By Tom Still
MADISON, Wis. – These are not the easiest of times in America’s higher education business, public or private.
Demographic fallout from the Great Recession of 2008 means fewer domestic students are coming of college age. Visa restrictions are crimping the supply of foreign students after years of growth. Federal research spending is generally down. With demand rising for many vocational trades, some young adults are attending a technical college or finding another training route.
With challenges on all fronts, it’s a good time for Wisconsin’s 22 private colleges to collectively pitch their economic and academic value. It’s not a bad pitch.
The Wisconsin Association of Independent Colleges and Universities recently released a report that showed a combined $5.4 billion in economic impact during the 2024-25 academic year by the 22 institutions it represents. It was authored by a consultant who once worked for Columbia College Chicago and who has written similar reports for WAICU counterparts in Illinois and Indiana.
While economic impact reports can be subjective, the reported numbers paint a sizable statewide picture.
  • WAICU colleges produced $2.71 billion in direct spending and another $2.72 billion in indirect or “induced” spending.
  • They employ 18,600 faculty and staff statewide and support more than 39,000 other jobs.
  • A little more than half of the 52,800 enrolled students in 2024-25 came from Wisconsin, but historically about two-thirds stay upon graduation.
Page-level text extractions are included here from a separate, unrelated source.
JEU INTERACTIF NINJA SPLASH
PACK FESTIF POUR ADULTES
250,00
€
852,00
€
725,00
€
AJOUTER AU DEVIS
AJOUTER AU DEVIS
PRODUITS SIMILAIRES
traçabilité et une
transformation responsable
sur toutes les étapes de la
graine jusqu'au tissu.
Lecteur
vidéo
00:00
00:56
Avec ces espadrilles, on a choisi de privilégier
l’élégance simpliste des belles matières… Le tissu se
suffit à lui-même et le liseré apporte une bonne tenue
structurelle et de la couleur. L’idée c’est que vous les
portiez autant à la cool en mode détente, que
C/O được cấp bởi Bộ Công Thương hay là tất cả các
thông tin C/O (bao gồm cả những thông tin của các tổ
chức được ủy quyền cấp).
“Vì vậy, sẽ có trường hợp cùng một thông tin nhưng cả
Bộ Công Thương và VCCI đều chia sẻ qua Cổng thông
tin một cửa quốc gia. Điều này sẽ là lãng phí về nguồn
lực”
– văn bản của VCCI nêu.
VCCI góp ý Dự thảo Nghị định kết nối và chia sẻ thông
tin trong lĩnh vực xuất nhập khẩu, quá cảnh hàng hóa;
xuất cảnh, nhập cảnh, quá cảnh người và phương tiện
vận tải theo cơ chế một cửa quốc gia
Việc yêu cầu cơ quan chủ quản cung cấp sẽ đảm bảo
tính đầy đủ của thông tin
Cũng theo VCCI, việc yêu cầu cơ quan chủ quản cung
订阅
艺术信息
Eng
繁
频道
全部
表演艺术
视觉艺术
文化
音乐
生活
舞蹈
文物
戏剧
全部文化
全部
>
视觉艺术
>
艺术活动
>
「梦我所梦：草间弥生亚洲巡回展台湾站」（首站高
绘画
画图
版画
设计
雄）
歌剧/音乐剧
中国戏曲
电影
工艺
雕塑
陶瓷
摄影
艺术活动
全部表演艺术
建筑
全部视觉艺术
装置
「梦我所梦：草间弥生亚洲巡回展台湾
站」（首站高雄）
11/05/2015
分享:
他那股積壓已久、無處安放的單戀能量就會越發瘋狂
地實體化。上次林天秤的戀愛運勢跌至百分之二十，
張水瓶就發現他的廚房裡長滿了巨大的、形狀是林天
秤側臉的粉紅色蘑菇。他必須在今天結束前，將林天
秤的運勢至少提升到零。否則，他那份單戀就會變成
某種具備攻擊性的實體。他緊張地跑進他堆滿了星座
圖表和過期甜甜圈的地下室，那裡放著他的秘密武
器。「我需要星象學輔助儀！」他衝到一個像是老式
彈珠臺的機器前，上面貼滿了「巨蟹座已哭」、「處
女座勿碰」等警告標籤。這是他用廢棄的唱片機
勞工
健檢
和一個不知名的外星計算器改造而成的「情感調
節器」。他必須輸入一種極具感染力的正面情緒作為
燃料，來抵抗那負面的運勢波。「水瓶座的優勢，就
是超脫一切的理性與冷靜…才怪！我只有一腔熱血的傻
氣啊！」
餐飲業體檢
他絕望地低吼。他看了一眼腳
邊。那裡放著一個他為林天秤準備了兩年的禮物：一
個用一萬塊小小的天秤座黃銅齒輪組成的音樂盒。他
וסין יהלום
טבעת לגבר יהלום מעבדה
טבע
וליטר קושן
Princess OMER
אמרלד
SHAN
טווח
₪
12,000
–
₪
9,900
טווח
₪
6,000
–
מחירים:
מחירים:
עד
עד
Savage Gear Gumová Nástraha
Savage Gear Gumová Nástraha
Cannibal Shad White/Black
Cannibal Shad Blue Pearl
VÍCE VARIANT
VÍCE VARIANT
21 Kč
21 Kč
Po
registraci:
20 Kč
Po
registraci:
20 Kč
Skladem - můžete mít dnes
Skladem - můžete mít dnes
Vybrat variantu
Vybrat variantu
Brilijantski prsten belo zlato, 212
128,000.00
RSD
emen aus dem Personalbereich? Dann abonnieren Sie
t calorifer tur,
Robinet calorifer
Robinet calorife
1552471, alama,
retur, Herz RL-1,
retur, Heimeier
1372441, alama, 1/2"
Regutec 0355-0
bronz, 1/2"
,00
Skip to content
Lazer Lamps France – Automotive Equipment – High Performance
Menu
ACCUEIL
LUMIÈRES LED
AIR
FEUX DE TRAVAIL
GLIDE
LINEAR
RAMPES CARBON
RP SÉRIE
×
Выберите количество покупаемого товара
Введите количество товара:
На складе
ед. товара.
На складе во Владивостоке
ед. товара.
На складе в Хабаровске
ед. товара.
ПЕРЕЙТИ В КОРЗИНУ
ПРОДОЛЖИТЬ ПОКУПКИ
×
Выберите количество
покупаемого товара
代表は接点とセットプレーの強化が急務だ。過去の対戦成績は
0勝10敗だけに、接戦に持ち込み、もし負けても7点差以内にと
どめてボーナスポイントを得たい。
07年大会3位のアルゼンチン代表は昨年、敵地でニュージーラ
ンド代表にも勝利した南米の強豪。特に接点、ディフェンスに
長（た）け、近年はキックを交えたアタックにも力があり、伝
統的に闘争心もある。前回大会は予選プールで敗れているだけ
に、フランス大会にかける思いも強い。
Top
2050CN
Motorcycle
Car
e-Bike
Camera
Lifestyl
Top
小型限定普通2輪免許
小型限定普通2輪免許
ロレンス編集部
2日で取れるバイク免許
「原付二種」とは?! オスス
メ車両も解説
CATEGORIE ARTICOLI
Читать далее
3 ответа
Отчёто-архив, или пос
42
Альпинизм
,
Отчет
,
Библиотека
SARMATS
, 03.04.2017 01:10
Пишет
That helps replenish the workforce.
  • Despite their nonprofit status, these colleges generated $788 million in federal, state and local taxes, including sales, income and payroll taxes.
  • The estimated 236,116 private alumni who live in the state generate $41 billion in economic activity each year.
One goal of the report is to impress upon members of the Legislature to keep or expand tuition scholarships for WAICU students. Wisconsin’s tuition grants are about half of what’s offered to private college students in Minnesota and Illinois.
A larger purpose is to convince potential students and their families that private colleges aren’t just about liberal arts, but sources of degrees in nursing, medicine, engineering, dentistry, business, data analytics and other disciplines in demand.
“The report offers a clear indication of what we can do,” said Eric Fulcomer, WAICU president and chief executive officer.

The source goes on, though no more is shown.